The One Thing We Know for Sure about Schools…

This week’s National Assessment of Educational Progress (NAEP) scores prove it. When it comes to education, there is one reliable truth out there. It’s not news; any educational historian worth his or her mortarboard could tell you about it.

But first, the news: NAEP, the “Nation’s Report Card,” shows stagnant or declining scores in math and reading. A bummer, after fifteen years of emphasis on jacked-up standards and high-stakes testing in public schools.

Up, up, up, ... and down.

Up, up, up, … and down.

Understandably, teacher activists who have derided the latest test-heavy reform efforts have offered bitter I-told-you-sos.
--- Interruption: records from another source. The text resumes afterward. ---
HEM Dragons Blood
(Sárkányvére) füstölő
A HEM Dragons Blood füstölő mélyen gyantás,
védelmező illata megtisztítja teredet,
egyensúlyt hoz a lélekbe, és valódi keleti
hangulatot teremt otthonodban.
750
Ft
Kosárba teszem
The test-hungry reformers have scrambled to explain the decline. Michael Petrilli at the Fordham Institute retreats to the obvious explanation: It’s complicated. It might be due to non-testing factors such as classroom confusion, Petrilli explains. It might be due to the declining economy. Most important, Petrilli says, we need to remember that this decline might be only a “blip,” not a “trend.”

But anyone who knows the first thing about educational history knows it’s simple. There is one reliable constant in American education.

We can see it in bombshell cases such as Brown v. Board of Education (1954). Reformers hoped that ending legal racial segregation in schools could go a long way toward healing racism in this country. Sixty-plus years later, those assumptions seem painfully naïve. Schools are still segregated by race; cities even more so.

We can see it all the way back in the roots of urban school systems. Two hundred years ago, school reformer Joseph Lancaster promised a new method of organizing schools that would solve America’s poverty problem. Hundreds of low-income students could be educated with a cheap and simple monitorial system.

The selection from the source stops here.